Historic house in Wisconsin, United States

The McFarland House is a large Greek Revival-styled house built in 1857 in McFarland, Wisconsin by a founder and the namesake of the community. It was listed on the National Register of Historic Places in 1988 and on the State Register of Historic Places the following year.

==History==
William Hugh McFarland was a British immigrant, as well as the founder and namesake of McFarland. He was a construction superintendent for the Milwaukee and Mississippi Railroad when it directed him in 1855 to build a depot on its line five miles south of Madison. McFarland agreed to build the depot if he could be made local agent for the railroad there. He built the depot in 1856.

The following year he built his house nearby. Prior houses in the settlement had been log cabins, but McFarland built a large 2.5-story frame house, clad in clapboard and wood shingles. The style is simple, but Greek Revival elements include the pitch of the roof, the frieze board under the eaves, the symmetric facade, and the sidelights on the front door. McFarland built several trapdoors from the attic to the roof, perhaps to give easy access to the roof if a spark from a running locomotive nearby set the roof shingles alight.
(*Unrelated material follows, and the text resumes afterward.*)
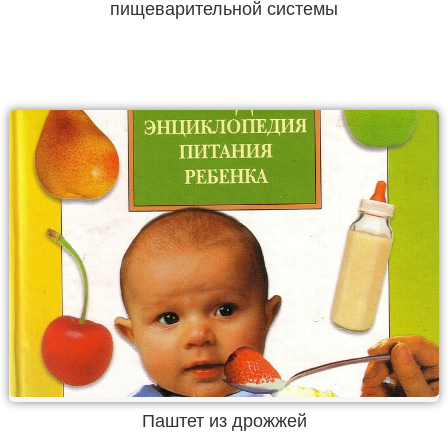
пищеварительной системы
Паштет из дрожжей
The house served as McFarland's private residence, but it was right near the depot and the downtown of McFarland. It was prominent home seen when entering the town by rail. McFarland was the station manager and postmaster, and his large attic hosted church services, weddings and town meetings. The large house also hosted newly arriving families, tourists and merchants. McFarlands lived in the house until 1969.